Jealousy was definitely a feeling that was boiling up inside me. I wanted to smack her. Which wasn't fair. She had every right to flirt with whoever she wanted. Especially after I'd said nothing had happened between us.

Still, I felt like hurting her. I kept that to myself. Buggy didn't seem to realise her doing that.

He was studying the map when Arlene spoke again. "What is your type specifically?"

He shrugged. I saw his eyes land on me for a second before settling back onto the map. Part of me wanting him to describe me. It was stupid of me.

"I'm not picky."

"That's good to hear."

God, how I wanted to hit her.

"Well, I'll leave you all to it. I'll see you later, Betty."

With that, he walked off. Dilly waited till he was gone and repeated, "I'll see you later, Betty."

"Shush."

"Are you sure nothing is going on between you two? That whole interaction was quite tense."

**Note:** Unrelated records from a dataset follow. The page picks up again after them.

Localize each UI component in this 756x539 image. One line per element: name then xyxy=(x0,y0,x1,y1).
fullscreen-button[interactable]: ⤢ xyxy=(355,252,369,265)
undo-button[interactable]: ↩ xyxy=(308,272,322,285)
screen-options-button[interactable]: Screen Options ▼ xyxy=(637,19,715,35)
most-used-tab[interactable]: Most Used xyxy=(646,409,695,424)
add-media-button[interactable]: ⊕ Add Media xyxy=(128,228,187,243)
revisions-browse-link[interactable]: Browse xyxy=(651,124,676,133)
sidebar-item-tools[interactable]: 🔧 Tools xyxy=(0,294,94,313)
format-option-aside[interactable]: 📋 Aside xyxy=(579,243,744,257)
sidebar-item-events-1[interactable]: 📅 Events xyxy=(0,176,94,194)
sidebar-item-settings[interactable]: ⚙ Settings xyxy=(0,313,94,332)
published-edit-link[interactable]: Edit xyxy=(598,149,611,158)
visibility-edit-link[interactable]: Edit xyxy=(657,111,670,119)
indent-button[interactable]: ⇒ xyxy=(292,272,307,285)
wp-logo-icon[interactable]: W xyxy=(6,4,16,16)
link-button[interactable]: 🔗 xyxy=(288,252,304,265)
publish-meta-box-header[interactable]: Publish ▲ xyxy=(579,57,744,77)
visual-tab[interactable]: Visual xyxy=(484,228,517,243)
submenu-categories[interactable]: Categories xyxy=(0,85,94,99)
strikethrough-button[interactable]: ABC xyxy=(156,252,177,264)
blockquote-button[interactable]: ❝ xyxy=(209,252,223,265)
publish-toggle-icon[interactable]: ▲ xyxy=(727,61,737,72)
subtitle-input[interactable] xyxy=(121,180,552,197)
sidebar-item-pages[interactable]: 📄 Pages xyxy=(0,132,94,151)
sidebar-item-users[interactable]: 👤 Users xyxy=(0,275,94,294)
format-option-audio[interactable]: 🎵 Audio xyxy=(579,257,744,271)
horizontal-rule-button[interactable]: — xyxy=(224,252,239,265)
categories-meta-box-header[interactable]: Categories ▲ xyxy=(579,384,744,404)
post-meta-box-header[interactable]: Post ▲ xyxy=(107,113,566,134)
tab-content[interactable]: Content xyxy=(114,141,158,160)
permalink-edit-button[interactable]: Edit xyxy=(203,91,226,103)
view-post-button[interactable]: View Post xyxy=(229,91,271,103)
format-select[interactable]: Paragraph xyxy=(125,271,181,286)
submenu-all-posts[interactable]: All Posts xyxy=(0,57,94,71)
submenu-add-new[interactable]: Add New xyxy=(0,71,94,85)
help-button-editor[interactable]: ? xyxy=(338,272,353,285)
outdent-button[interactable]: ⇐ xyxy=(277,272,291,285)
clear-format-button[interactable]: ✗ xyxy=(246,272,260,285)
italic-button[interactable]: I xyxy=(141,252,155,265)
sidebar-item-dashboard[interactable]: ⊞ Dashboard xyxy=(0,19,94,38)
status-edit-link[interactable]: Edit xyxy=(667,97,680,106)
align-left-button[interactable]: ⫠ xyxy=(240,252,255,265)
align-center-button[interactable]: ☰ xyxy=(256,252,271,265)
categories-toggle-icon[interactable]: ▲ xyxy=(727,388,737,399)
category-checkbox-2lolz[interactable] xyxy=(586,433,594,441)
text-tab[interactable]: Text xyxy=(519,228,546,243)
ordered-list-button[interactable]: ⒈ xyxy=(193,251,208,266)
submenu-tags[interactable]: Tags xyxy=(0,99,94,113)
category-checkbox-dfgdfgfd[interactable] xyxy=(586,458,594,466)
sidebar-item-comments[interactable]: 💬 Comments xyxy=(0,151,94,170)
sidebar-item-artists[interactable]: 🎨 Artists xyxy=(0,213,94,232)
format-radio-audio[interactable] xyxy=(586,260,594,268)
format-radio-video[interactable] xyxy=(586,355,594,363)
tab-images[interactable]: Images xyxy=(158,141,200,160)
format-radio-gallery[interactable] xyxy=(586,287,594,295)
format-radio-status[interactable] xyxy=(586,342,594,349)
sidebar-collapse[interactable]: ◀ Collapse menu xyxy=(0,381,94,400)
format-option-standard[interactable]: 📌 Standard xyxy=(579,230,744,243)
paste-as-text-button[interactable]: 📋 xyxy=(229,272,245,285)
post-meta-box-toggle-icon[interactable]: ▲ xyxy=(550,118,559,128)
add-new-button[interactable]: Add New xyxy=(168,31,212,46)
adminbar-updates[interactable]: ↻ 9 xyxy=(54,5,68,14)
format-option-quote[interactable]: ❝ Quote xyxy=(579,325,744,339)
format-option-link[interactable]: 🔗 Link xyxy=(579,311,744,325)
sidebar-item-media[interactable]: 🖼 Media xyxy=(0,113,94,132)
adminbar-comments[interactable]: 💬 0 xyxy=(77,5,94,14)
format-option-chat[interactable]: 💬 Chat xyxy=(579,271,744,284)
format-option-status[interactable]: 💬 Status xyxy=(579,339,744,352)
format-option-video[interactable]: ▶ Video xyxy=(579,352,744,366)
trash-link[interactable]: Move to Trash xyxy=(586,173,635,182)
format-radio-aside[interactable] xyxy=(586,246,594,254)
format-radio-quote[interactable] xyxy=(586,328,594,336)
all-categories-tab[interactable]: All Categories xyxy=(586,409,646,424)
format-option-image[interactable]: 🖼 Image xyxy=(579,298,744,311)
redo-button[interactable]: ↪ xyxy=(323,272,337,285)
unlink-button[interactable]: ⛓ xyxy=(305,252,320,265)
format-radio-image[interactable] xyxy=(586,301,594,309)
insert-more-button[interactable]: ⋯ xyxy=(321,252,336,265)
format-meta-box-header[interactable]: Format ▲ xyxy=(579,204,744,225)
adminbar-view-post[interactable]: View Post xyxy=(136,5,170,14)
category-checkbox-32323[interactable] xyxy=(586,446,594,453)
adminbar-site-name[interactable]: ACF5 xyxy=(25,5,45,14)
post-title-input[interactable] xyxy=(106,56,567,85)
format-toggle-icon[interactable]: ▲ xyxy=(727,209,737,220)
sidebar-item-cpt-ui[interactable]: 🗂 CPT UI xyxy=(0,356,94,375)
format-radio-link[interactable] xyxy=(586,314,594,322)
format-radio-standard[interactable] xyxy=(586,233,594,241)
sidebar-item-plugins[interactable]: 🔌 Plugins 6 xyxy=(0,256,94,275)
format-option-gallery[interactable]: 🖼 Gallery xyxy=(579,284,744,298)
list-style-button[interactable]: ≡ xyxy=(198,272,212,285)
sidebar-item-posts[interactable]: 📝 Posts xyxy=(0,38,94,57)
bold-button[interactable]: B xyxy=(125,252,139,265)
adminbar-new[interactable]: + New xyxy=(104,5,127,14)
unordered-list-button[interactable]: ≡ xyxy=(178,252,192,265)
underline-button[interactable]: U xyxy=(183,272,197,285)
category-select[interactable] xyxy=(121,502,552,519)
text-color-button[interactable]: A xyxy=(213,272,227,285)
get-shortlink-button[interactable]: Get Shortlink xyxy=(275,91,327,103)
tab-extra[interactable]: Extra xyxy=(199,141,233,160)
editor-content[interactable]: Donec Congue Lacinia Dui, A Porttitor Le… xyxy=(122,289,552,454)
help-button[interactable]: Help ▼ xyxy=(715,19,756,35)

"You heard him to say, too," I reminded her. "There's nothing between us."

Arlene said, "But there will be stuff going on between me and Buggy. Give me a week and I'll have him in my bed."

"God, I hope not. We share a bunk bed."

We all laughed at that. Although, deep down, I was still mad that Arlene was interested in Buggy. I was also mad that I even cared that she was interested in Buggy.